Introducing Burton & Swinburne

I’m thrilled to report that I’ve just acquired a fantastic new steampunk tale, Mark Hodder’s Burton & Swinburne in The Strange Affair of Spring Heeled Jack, the first of a planned new series. It’s also the first Victorian-set steampunk I’ve acquired, (as opposed to Weird West, 1920s era America, or a secondary-world fantasy settings). I have been looking for a Victorian novel that would stand out from the crowd, and I was immediately drawn to the way in which Mark justified the steampunk elements of his uchronia, which all descend from a certain key change in our own history (rather than simply being used as set dressing). The worldbuilding is exceptionally well thought out, and I can’t wait to, pardon the pun, spring it on the US in fall 2010 (or thereabouts; it’s not scheduled yet). Here’s the book description:

It is 1861, and the British Empire is in the grip of conflicting forces. Engineers transform the landscape with bigger, faster, noisier and dirtier technological wonders; Eugenicists develop specialist animals to provide unpaid labour; Libertines oppose restrictive and unjust laws and flood the country with propaganda demanding a society based on beauty and creativity; while The Rakes push the boundaries of human behaviour to the limits with magic, sexuality, drugs and anarchy.

Returning from his failed expedition to find the source of the Nile, explorer, linguist, scholar and swordsman Sir Richard Francis Burton finds himself sucked into the perilous depths of this moral and ethical vacuum when the Prime Minister, Lord Palmerston, employs him as “King’s Spy.” His first mission: to investigate the sexual assaults committed by a weird apparition known as Spring Heeled Jack; to find out why chimney sweeps are being kidnapped by half-man, half-dog creatures; and to discover the whereabouts of his badly injured ex-friend (and new enemy), John Hanning Speke.

Accompanied by the diminutive and pain-loving poet, Algernon Swinburne, Burton’s investigations lead him back to one of the defining events of the age: the brutal assassination of Queen Victoria in 1840; and the terrifying possibility that the world he inhabits shouldn’t exist at all!

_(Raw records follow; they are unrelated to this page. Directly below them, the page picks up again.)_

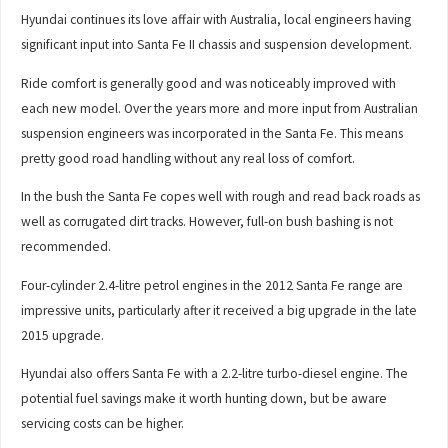
Hyundai continues its love affair with Australia, local engineers having
significant input into Santa Fe II chassis and suspension development.
Ride comfort is generally good and was noticeably improved with
each new model. Over the years more and more input from Australian
suspension engineers was incorporated in the Santa Fe. This means
pretty good road handling without any real loss of comfort.
In the bush the Santa Fe copes well with rough and read back roads as
well as corrugated dirt tracks. However, full-on bush bashing is not
recommended.
Four-cylinder 2.4-litre petrol engines in the 2012 Santa Fe range are
impressive units, particularly after it received a big upgrade in the late
2015 upgrade.
Hyundai also offers Santa Fe with a 2.2-litre turbo-diesel engine. The
potential fuel savings make it worth hunting down, but be aware
servicing costs can be higher.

Mark Hodder is the creator and caretaker of the BLAKIANA website (www.sextonblake.co.uk), which he designed to celebrate and revive Sexton Blake, the most written about detective in English publishing history (thought to be the second most written about character in the English language). It was on this website that he cut his teeth as a writer of fiction; producing the first new Sexton Blake tales to be written for forty years. A former BBC writer, editor and web producer, Mark has worked in all the new and traditional medias and was based in London for most of his working life until 2008, when he relocated to Valencia in Spain to de-stress, teach the English language, and write novels. He has a degree in Cultural Studies and loves history, delusions, gadgets, cult TV, Tom Waits, and assorted oddities.

4 thoughts on “Introducing Burton & Swinburne”

  1. oooo this sounds awesome! Spring-Heeled jack is a really cool figure in history/folklore. I always thought of him as a distant cousin to my closest urban nightmare – the Jersey Devil.

  2. That's awesome. More steampunk. I love it.
    Mouth watering setting. I look forward.

    Spring-Heeled Jack is not only a figure in history/folklore. The last time I met a Spring-Heeled Jack was in the latest PAX BRITANNIA installment: Evolution Expects by Jonathan Green.

    Viva La Steampunk!

  3. Sounds great. Sir Richard Burton is the real life version of that guy in the beer commercial — The Most Interesting Man in the World.